*Your task*.
Search the records for the string "Rıhtım" and copy every line where it turns up.

*Source records*.
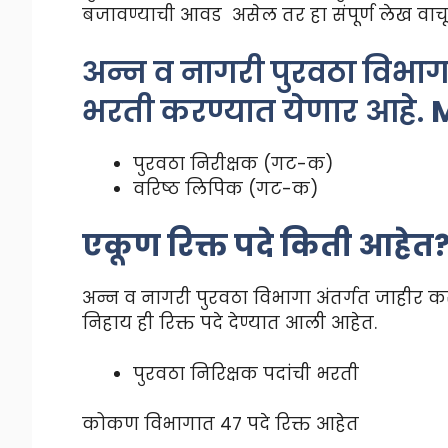
बजावण्याची आवड असेल तर हा संपूर्ण लेख वाच
अन्न व नागरी पुरवठा विभाग
भरती करण्यात येणार आहे.
M
पुरवठा निरीक्षक (गट-क)
वरिष्ठ लिपिक (गट-क)
एकूण रिक्त पदे किती आहेत
अन्न व नागरी पुरवठा विभागा अंतर्गत जाहीर कर
निहाय ही रिक्त पदे देण्यात आली आहेत.
पुरवठा निरिक्षक पदांची भरती
कोकण विभागात 47 पदे रिक्त आहेत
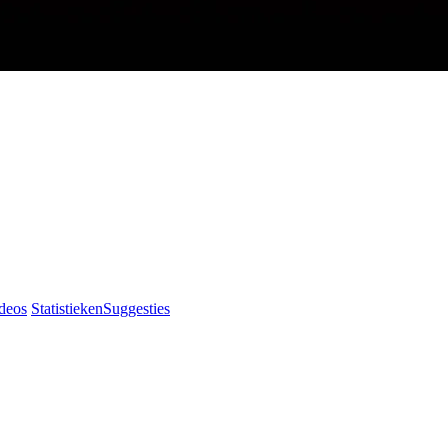
deos
Statistieken
Suggesties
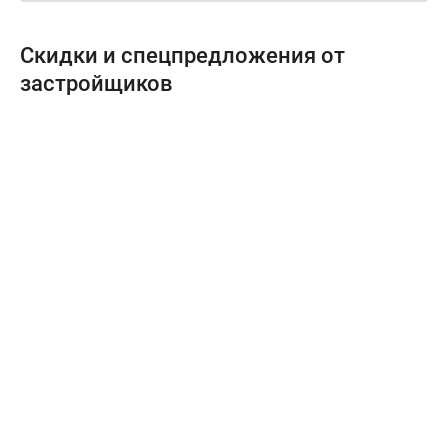
Скидки и спецпредложения от
застройщиков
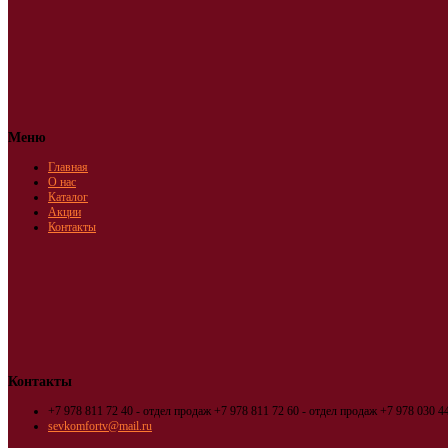
Меню
Главная
О нас
Каталог
Акции
Контакты
Контакты
+7 978 811 72 40 - отдел продаж
+7 978 811 72 60 - отдел продаж
+7 978 030 44
sevkomfortv@mail.ru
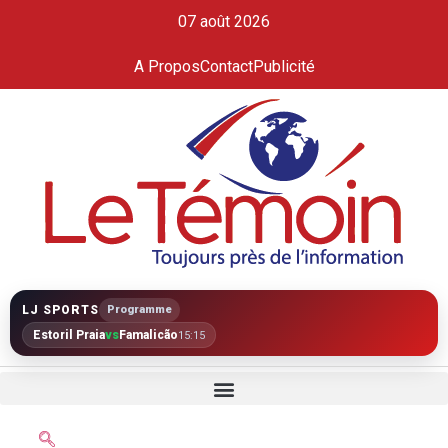
07 août 2026
A Propos
Contact
Publicité
LJ SPORTS
Programme
Estoril Praia
vs
Famalicão
15:15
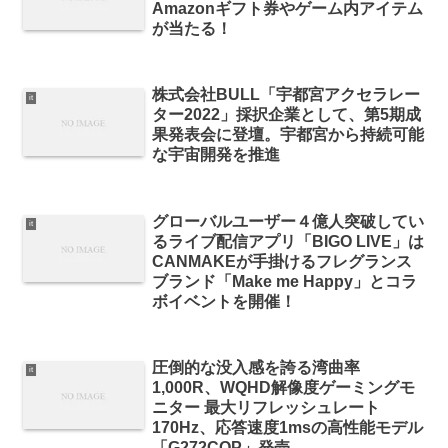
Amazonギフト券やゲーム内アイテム
が当たる！
株式会社BULL「宇都宮アクセラレー
it
ター2022」採択企業として、第5期成
果発表会に登壇。宇都宮から持続可能
な宇宙開発を推進
グローバルユーザー４億人突破してい
it
るライブ配信アプリ「BIGO LIVE」は
CANMAKEが手掛けるフレグランス
ブランド「Make me Happy」とコラ
ボイベントを開催！
圧倒的な没入感を誇る湾曲率
it
1,000R、WQHD解像度ゲーミングモ
ニター 最大リフレッシュレート
170Hz、応答速度1msの高性能モデル
「G272CQP」発売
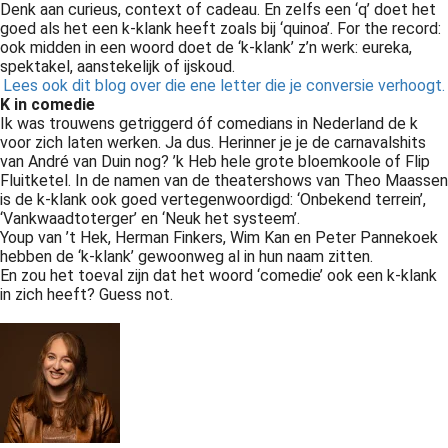
Denk aan curieus, context of cadeau. En zelfs een ‘q’ doet het
goed als het een k-klank heeft zoals bij ‘quinoa’. For the record:
ook midden in een woord doet de ‘k-klank’ z’n werk: eureka,
spektakel, aanstekelijk of ijskoud.
Lees ook dit blog over die ene letter die je conversie verhoogt.
K in comedie
Ik was trouwens getriggerd óf comedians in Nederland de k
voor zich laten werken. Ja dus. Herinner je je de carnavalshits
van André van Duin nog? ’k Heb hele grote bloemkoole of Flip
Fluitketel. In de namen van de theatershows van Theo Maassen
is de k-klank ook goed vertegenwoordigd: ‘Onbekend terrein’,
‘Vankwaadtoterger’ en ‘Neuk het systeem’.
Youp van ’t Hek, Herman Finkers, Wim Kan en Peter Pannekoek
hebben de ‘k-klank’ gewoonweg al in hun naam zitten.
En zou het toeval zijn dat het woord ‘comedie’ ook een k-klank
in zich heeft? Guess not.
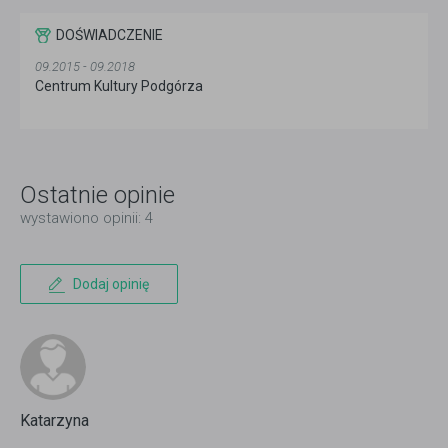
DOŚWIADCZENIE
09.2015 - 09.2018
Centrum Kultury Podgórza
Ostatnie opinie
wystawiono opinii: 4
Dodaj opinię
Katarzyna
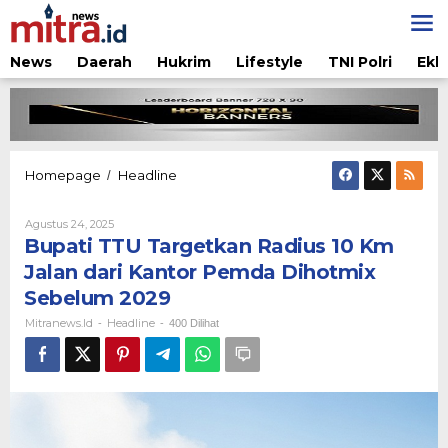
Lewati
ke
konten
News
Daerah
Hukrim
Lifestyle
TNI Polri
Ekb
Bupati
Homepage
Headline
/
TTU
Targetkan
Oleh
Agustus 24, 2025
Radius
Mitranews.id
Bupati TTU Targetkan Radius 10 Km
10
Km
Jalan dari Kantor Pemda Dihotmix
Jalan
Sebelum 2029
dari
Kantor
Mitranews.id
Headline
-
-
400 Dilihat
Pemda
Dihotmix
Sebelum
2029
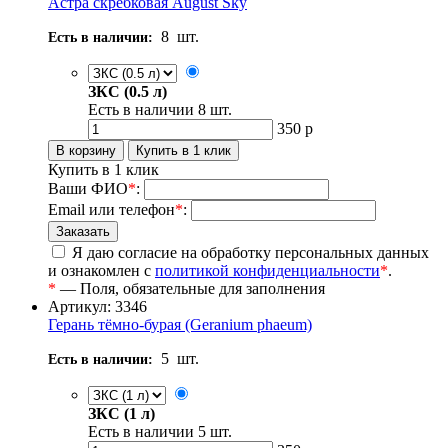
Астра скребковая August Sky
8
шт.
Есть в наличии:
ЗКС (0.5 л)
Есть в наличии
8
шт.
350
р
Купить в 1 клик
Ваши ФИО
*
:
Email или телефон
*
:
Я даю согласие на обработку персональных данных
и ознакомлен с
политикой конфиденциальности
*
.
*
— Поля, обязательные для заполнения
Артикул: 3346
Герань тёмно-бурая (Geranium phaeum)
5
шт.
Есть в наличии:
ЗКС (1 л)
Есть в наличии
5
шт.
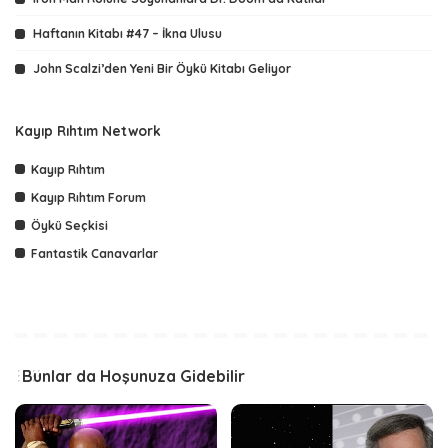
Haftanın Kitabı #47 – İkna Ulusu
John Scalzi’den Yeni Bir Öykü Kitabı Geliyor
Kayıp Rıhtım Network
Kayıp Rıhtım
Kayıp Rıhtım Forum
Öykü Seçkisi
Fantastik Canavarlar
Bunlar da Hoşunuza Gidebilir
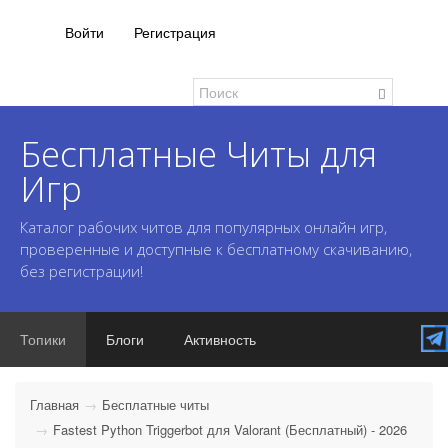
Войти
Регистрация
Бесплатные Читы для
Игр
Каталог рабочих читов для популярных онлайн игр,
проверенные и доступные к бесплатному скачиванию,
без регистрации!
Топики
Блоги
Активность
Главная
Бесплатные читы
Fastest Python Triggerbot для Valorant (Бесплатный) - 2026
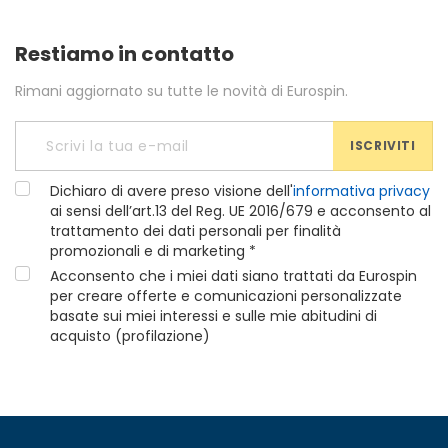
Restiamo in contatto
Rimani aggiornato su tutte le novità di Eurospin.
ISCRIVITI
Dichiaro di avere preso visione dell'
informativa privacy
ai sensi dell’art.13 del Reg. UE 2016/679 e acconsento al
trattamento dei dati personali per finalità
promozionali e di marketing *
Acconsento che i miei dati siano trattati da Eurospin
per creare offerte e comunicazioni personalizzate
basate sui miei interessi e sulle mie abitudini di
acquisto (profilazione)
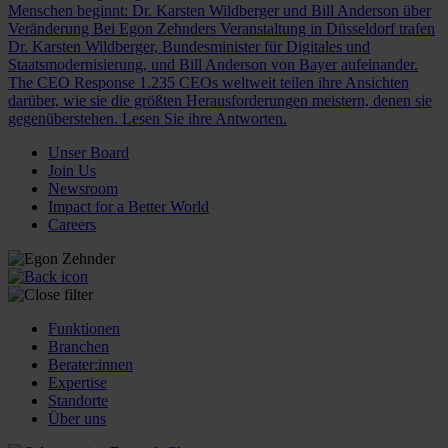
Menschen beginnt: Dr. Karsten Wildberger und Bill Anderson über
Veränderung
Bei Egon Zehnders Veranstaltung in Düsseldorf trafen
Dr. Karsten Wildberger, Bundesminister für Digitales und
Staatsmodernisierung, und Bill Anderson von Bayer aufeinander.
The CEO Response
1.235 CEOs weltweit teilen ihre Ansichten
darüber, wie sie die größten Herausforderungen meistern, denen sie
gegenüberstehen. Lesen Sie ihre Antworten.
Unser Board
Join Us
Newsroom
Impact for a Better World
Careers
Funktionen
Branchen
Berater:innen
Expertise
Standorte
Über uns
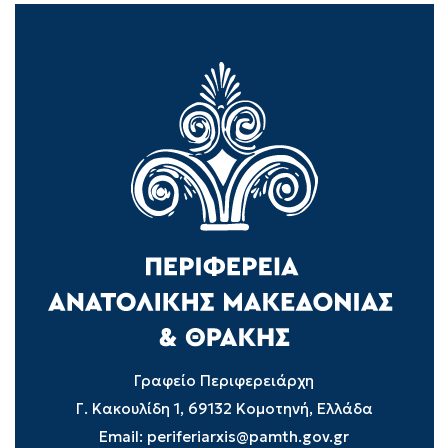
Γραφείο Περιφερειάρχη
Γ. Κακουλίδη 1, 69132 Κομοτηνή, Ελλάδα
Email:
periferiarxis@pamth.gov.gr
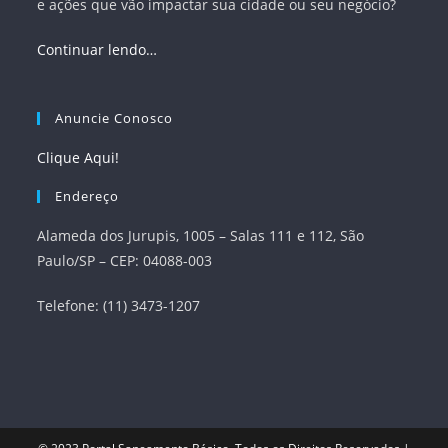
e ações que vão impactar sua cidade ou seu negócio?
Continuar lendo…
Anuncie Conosco
Clique Aqui!
Endereço
Alameda dos Jurupis, 1005 – Salas 111 e 112, São
Paulo/SP – CEP: 04088-003
Telefone: (11) 3473-1207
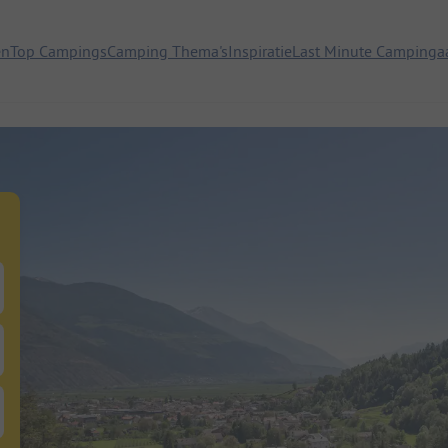
en
Top Campings
Camping Thema's
Inspiratie
Last Minute Campinga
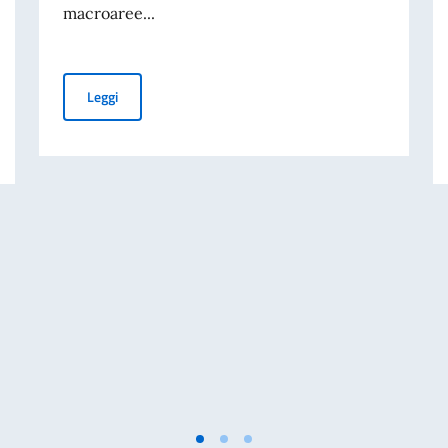
macroaree...
Borse di Studio Domus Academy Milano
Leggi
i dello Spettacolo Teatro alla Scala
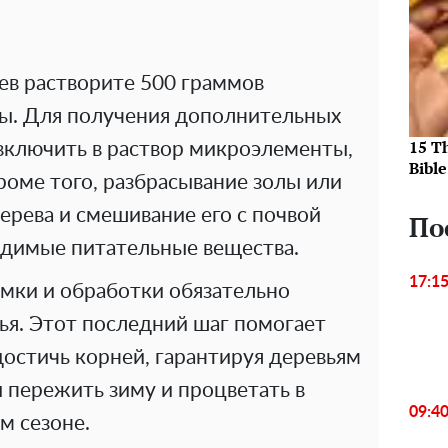
ев растворите 500 граммов
ды. Для получения дополнительных
15 T
ключить в раствор микроэлементы,
Bible
Кроме того, разбрасывание золы или
дерева и смешивание его с почвой
По
димые питательные вещества.
17:1
мки и обработки обязательно
ья. Этот последний шаг помогает
остичь корней, гарантируя деревьям
 пережить зиму и процветать в
09:4
м сезоне.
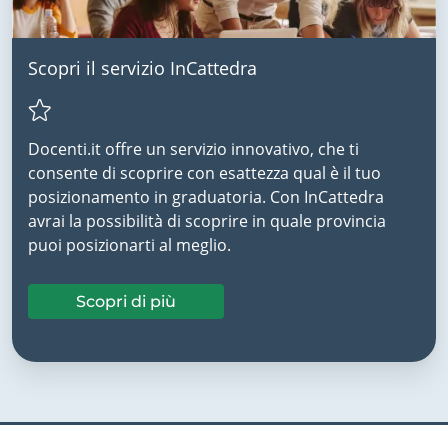
Scopri il servizio InCattedra
Docenti.it offre un servizio innovativo, che ti
consente di scoprire con esattezza qual è il tuo
posizionamento in graduatoria. Con InCattedra
avrai la possibilità di scoprire in quale provincia
puoi posizionarti al meglio.
Scopri di più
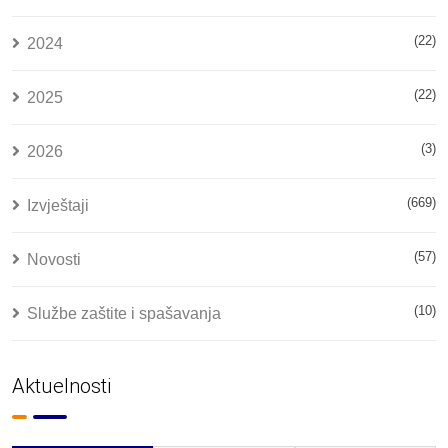
(22)
2024
(22)
2025
(3)
2026
(669)
Izvještaji
(57)
Novosti
(10)
Službe zaštite i spašavanja
Aktuelnosti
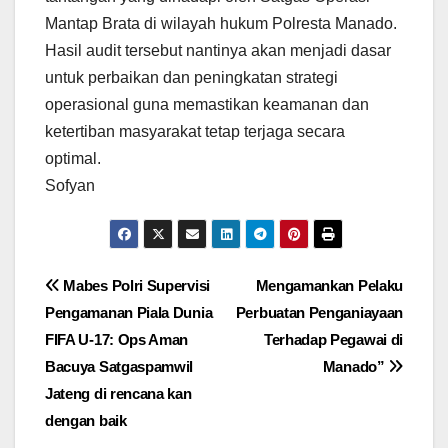
Mantap Brata di wilayah hukum Polresta Manado.
Hasil audit tersebut nantinya akan menjadi dasar
untuk perbaikan dan peningkatan strategi
operasional guna memastikan keamanan dan
ketertiban masyarakat tetap terjaga secara
optimal.
Sofyan
Navigasi
Mabes Polri Supervisi
Mengamankan Pelaku
Pengamanan Piala Dunia
Perbuatan Penganiayaan
pos
FIFA U-17: Ops Aman
Terhadap Pegawai di
Bacuya Satgaspamwil
Manado”
Jateng di rencana kan
dengan baik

*Written reply*.
Kayıp Rıhtım Network
Kayıp Rıhtım
Kayıp Rıhtım Forum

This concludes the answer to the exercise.